◆ Instructions for the task
The expected output is an exact copy of the lines from the one containing "Hrnek pro každou babičku.." through the final line of the entries below, with no images.

◆ Extracted information
= = = =

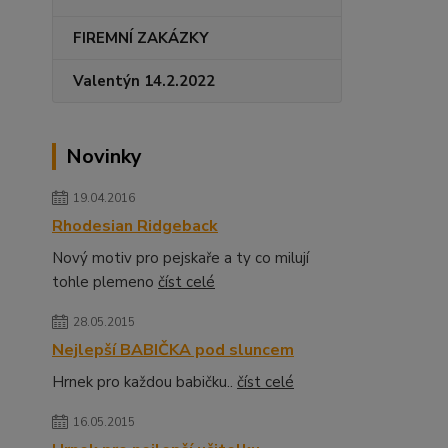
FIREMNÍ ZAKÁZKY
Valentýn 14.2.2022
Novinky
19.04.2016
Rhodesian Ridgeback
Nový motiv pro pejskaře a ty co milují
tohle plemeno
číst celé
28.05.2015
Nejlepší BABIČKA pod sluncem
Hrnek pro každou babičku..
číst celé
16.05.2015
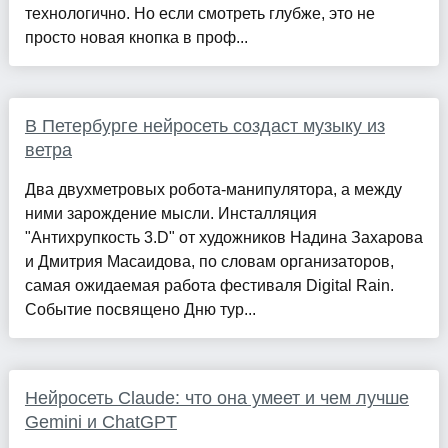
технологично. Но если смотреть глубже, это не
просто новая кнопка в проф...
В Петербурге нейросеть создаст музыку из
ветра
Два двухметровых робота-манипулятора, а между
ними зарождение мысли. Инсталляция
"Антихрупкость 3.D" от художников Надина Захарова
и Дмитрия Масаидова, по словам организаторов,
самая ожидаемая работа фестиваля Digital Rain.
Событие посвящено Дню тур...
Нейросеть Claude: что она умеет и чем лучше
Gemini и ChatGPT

= = = =

◆ Reply
Hrnek pro každou babičku..
číst celé
16.05.2015
технологично. Но если смотреть глубже, это не
просто новая кнопка в проф...
В Петербурге нейросеть создаст музыку из
ветра
Два двухметровых робота-манипулятора, а между
ними зарождение мысли. Инсталляция
"Антихрупкость 3.D" от художников Надина Захарова
и Дмитрия Масаидова, по словам организаторов,
самая ожидаемая работа фестиваля Digital Rain.
Событие посвящено Дню тур...
Нейросеть Claude: что она умеет и чем лучше
Gemini и ChatGPT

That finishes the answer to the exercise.